**Exercise directions**. Everything in the entries except the pictures should be repeated exactly.

___ Input material ___

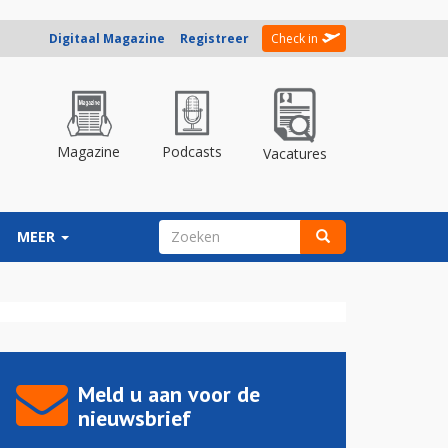
Digitaal Magazine
Registreer
Check in
Magazine
Podcasts
Vacatures
ZOEKVELD
MEER
Zoeken
Meld u aan voor de
nieuwsbrief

___

**The completed task**.
Digitaal Magazine
Registreer
Check in
Magazine
Podcasts
Vacatures
ZOEKVELD
MEER
Zoeken
Meld u aan voor de
nieuwsbrief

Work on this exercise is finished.